The Taste of Clermont featured a true taste of local musical entertainment Aug. 10-11, with more than 18 hours of music and 27 performers from the Clermont County area.
“The line up and the talent, to me, was amazing,” Gary Farmer, entertainment organizer, said. “All the performers were just so good.”
Farmer not only selected a variety of local bands to play during the festival, but also had students from local schools perform solo or with their bands during the festival.
Mylee Nipper, a sophomore who will be attending Williamsburg High School next year, played twice during the festival and said she had a lot of fun performing and watching other performers.
“Gary gave me the opportunity and I was totally up for taking it,” Nipper said. “It was definitely a lot of fun.”
Nipper said she is joining the band, Salt Box, which won the battle of the bands during the Taste of Clermont, and beginning to focus more on her musical career.
She said the festival provided a great opportunity to sing in front of a diverse crowd.

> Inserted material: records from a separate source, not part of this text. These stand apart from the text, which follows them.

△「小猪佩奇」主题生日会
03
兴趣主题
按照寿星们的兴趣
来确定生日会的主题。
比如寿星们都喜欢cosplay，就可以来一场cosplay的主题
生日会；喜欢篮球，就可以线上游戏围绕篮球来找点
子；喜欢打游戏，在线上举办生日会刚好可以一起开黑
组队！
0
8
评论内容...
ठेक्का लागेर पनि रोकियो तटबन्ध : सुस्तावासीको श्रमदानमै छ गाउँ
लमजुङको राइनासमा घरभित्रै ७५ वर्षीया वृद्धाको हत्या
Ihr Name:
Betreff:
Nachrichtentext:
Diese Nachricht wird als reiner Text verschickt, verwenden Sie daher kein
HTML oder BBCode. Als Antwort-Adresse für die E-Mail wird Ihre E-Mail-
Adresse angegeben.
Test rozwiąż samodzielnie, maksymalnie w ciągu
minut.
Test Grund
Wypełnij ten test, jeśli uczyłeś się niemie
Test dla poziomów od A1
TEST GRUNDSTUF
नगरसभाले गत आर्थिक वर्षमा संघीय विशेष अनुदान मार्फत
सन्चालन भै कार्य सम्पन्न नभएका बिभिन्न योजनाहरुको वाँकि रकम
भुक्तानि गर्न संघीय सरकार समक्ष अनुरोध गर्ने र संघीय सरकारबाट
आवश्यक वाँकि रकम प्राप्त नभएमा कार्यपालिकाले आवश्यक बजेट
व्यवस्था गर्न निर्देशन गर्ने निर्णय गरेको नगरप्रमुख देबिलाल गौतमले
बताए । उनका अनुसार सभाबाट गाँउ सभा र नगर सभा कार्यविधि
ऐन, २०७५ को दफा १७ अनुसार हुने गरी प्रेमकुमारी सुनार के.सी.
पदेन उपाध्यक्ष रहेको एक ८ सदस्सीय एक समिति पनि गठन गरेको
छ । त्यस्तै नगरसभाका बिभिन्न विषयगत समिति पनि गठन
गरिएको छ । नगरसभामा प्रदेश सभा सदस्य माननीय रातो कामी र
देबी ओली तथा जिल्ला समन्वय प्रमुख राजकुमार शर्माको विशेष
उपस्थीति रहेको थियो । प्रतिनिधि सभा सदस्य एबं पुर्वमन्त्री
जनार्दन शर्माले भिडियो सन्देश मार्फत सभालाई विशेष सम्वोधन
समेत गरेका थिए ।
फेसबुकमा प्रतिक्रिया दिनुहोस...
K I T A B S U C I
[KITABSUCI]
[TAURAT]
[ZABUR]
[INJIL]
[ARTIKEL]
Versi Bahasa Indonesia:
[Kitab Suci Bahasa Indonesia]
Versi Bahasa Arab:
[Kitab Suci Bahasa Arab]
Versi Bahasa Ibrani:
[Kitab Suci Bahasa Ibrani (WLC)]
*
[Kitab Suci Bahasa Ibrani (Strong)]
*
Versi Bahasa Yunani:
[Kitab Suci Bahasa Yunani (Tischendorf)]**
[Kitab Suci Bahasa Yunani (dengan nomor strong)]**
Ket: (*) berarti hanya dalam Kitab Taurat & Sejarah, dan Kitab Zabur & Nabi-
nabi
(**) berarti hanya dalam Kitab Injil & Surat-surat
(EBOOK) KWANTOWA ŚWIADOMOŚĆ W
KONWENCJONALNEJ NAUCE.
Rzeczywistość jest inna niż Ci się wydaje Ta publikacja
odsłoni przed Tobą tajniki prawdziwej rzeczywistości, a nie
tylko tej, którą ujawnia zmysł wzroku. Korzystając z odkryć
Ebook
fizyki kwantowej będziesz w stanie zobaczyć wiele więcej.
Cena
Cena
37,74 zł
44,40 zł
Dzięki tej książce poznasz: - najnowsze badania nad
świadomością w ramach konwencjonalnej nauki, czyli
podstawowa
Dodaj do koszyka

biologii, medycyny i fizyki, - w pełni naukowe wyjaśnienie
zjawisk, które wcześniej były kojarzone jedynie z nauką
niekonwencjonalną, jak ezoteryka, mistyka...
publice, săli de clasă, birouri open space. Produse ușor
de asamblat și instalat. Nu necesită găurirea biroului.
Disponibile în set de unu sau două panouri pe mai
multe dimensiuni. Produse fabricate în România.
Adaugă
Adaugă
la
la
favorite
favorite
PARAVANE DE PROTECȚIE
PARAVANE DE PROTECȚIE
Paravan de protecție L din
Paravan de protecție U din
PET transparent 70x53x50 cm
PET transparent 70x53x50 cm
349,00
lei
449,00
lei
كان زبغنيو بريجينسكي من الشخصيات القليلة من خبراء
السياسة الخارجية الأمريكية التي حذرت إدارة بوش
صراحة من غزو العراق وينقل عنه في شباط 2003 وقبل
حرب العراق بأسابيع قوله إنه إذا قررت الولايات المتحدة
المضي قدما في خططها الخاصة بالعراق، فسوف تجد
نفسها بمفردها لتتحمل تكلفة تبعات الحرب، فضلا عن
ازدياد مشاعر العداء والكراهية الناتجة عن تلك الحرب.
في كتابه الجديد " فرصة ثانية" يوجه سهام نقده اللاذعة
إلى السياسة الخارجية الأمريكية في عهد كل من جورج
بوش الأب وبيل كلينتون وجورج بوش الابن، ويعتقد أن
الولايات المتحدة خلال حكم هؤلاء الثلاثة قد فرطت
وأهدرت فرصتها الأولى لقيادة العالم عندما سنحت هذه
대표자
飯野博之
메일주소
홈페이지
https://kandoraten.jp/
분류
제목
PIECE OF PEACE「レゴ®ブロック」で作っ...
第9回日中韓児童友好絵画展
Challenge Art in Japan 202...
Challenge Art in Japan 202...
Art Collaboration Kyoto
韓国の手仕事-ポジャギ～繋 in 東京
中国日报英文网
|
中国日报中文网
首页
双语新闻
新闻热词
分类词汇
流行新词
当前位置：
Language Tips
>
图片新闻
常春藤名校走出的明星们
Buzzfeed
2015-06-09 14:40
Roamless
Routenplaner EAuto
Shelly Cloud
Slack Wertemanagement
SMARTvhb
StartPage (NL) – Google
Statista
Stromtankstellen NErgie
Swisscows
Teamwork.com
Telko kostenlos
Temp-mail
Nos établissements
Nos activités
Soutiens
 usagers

“They were welcoming,” she said about the crowd. “Some of the songs I did weren’t country or classic rock. Everyone seemed like they enjoyed it a lot.”
Farmer said a lot of the younger performers expressed gratitude for the opportunity to perform in front of a large crowd.
“The high schoolers and younger ages were so determined and so prepared,” Farmer said. “It was great to see their own personal ethics.”
Farmer said he got the same feeling from some of the adult bands who performed.
Midnight Fire, a band made up of members from the Eastgate area, headlined the musical entertainment on Saturday night.
Jeff Hager the lead singer, guitarist and keyboard player for the band, said they enjoyed playing at the festival for the second year.
“I thought it was great,” Hager said about Taste of Clermont. “They do such a good job of reaching out to the community. We really enjoyed it.”
Hager said his band plays a variety of music and tries to reach out to all different genres. He said the crowd at the Taste of Clermont was definitely their type of crowd.
“The thing we enjoy the most is when we see there is a connection,” he said. “People dancing and singing along.”
Another change to the festival this year was the battle of the bands competition.
Farmer said The Hedge, a safe, redemptive and local music venue for students and adults, held the final competition at the festival.
Salt Box took home the best band award and Ciera Hayes took home the best solo artist award. All of the artists attend Williamsburg High School.
Farmer said organizers began setting up the stage Thursday night and Friday morning, the first band began playing Friday afternoon and there were performances for 18 hours until Saturday evening when they broke down the stage.
“To see the kids perform, all Clermont County talent, and even the adults, a real taste of Clermont County occurred,” Farmer said. “That made the weekend well worth it.”
Terry Morris, president of the Village Association of Batavia, which organizes Taste of Clermont, said he thought they hit the nail on the head with the local musical entertainment this year.
“The amount of really talented musicians and entertainers, I was really blown away,” Morris said.